5. Ainsi qu’il a été rappelé au point 1, Mme A... B... a sollicité le renouvellement du titre de séjour qui lui avait été accordé pour la période allant du 10 août 2021 au 9 août 2025. Par suite, la condition d’urgence est présumée remplie et le préfet des Bouches-du-Rhône n’apporte aucun élément susceptible de faire échec à cette présomption, alors de surcroît que l’attestation de prolongation d’instruction de la demande de titre de séjour, qui permettait à Mme B... de travailler, est arrivée à expiration le 23 février 2026.

6. En l’état de l’instruction, les moyens tirés de ce que la décision en litige est entachée d’un défaut d’examen particulier de la situation de Mme B..., d’une erreur de droit et d’une méconnaissance des dispositions des articles L. 423-10 et R. 423-3 du code de l’entrée et du séjour des étrangers et du droit d’asile, d’une méconnaissance de l’article 8 de la Convention européenne de sauvegarde des droits de l’Homme et des libertés fondamentales et de l’article 3-1 de la Convention internationale des droits de l’enfant, et d’une erreur manifeste d’appréciation de la situation personnelle de la requérante, sont de nature à créer un doute sérieux quant à la légalité de cette décision.

7. Il s’ensuit que l’exécution de la décision implicite du préfet des Bouches-du-Rhône rejetant la demande de Mme B... doit être suspendue.

Sur les conclusions à fin d’injonction :

8. La présente décision implique, en application de l’article L. 911-2 du code de justice administrative, et sous réserve d’un changement de la situation de la requérante, que le préfet des Bouches-du-Rhône délivre une carte de résident à titre provisoire à Mme B..., valable jusqu’au jugement au fond, dans un délai d’un mois à compter de la notification de la présente ordonnance, sous astreinte de 50 euros par jour de retard.

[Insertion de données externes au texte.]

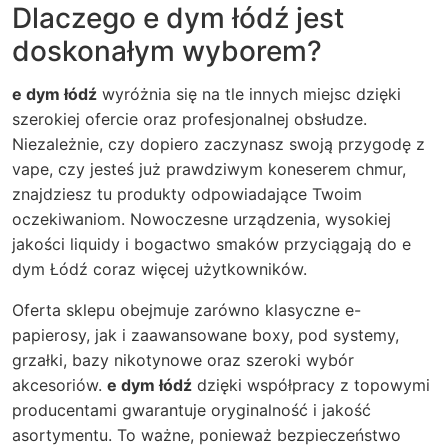
Dlaczego
e dym łódź
jest
doskonałym wyborem?
e dym łódź
wyróżnia się na tle innych miejsc dzięki
szerokiej ofercie oraz profesjonalnej obsłudze.
Niezależnie, czy dopiero zaczynasz swoją przygodę z
vape, czy jesteś już prawdziwym koneserem chmur,
znajdziesz tu produkty odpowiadające Twoim
oczekiwaniom. Nowoczesne urządzenia, wysokiej
jakości liquidy i bogactwo smaków przyciągają do
e
dym Łódź
coraz więcej użytkowników.
Oferta sklepu obejmuje zarówno klasyczne e-
papierosy, jak i zaawansowane boxy, pod systemy,
grzałki, bazy nikotynowe oraz szeroki wybór
akcesoriów.
e dym łódź
dzięki współpracy z topowymi
producentami gwarantuje oryginalność i jakość
asortymentu. To ważne, ponieważ bezpieczeństwo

Sur les frais liés au litige :
9. Il y a lieu, dans les circonstances de l’espèce, d’admettre Mme B... au bénéfice de l’aide juridictionnelle à titre provisoire et, sous réserve que Me Ballu, avocate de Mme B..., renonce à percevoir la somme correspondant à la part contributive de l’État et sous réserve de l’admission définitive de sa cliente à l’aide juridictionnelle, de mettre à la charge de l’État le versement de la somme de 900 euros à Me Ballu au titre de l’article 37 de la loi du 10 juillet 1991. Dans le cas où l’aide juridictionnelle ne serait pas accordée à Mme B... par le bureau d’aide juridictionnelle, la somme de 900 euros sera versée à Mme B... au titre de l’article L. 761-1 du code de justice administrative.

ORDONNE :


Article 1 : Mme B... est admise au bénéfice de l’aide juridictionnelle provisoire.

Article 2 : L’exécution de la décision implicite du préfet des Bouches-du-Rhône rejetant la demande de renouvellement de titre de séjour et d’obtention d’une carte de résident de Mme B... est suspendue jusqu’au jugement de l’affaire au fond.

Article 3 : Il est enjoint au préfet des Bouches-du-Rhône de délivrer à Mme B... une carte de résident à titre provisoire dans les conditions mentionnées au point 8.

Article 4 : L’Etat versera la somme de 900 euros dans les conditions mentionnées au point 9.

Article 5 : La présente ordonnance sera notifiée à Mme A... B..., à Me Ballu et au ministre de l’intérieur.

Copie en sera adressée au préfet des Bouches-du-Rhône.

Fait à Marseille le 20 mars 2026.

Le juge des référés,

Signé

C. Tukov
La République mande et ordonne au ministre de l’intérieur en ce qui le concerne ou à tous commissaires de justice à ce requis en ce qui concerne les voies de droit commun contre les parties privées, de pourvoir à l’exécution de la présente décision.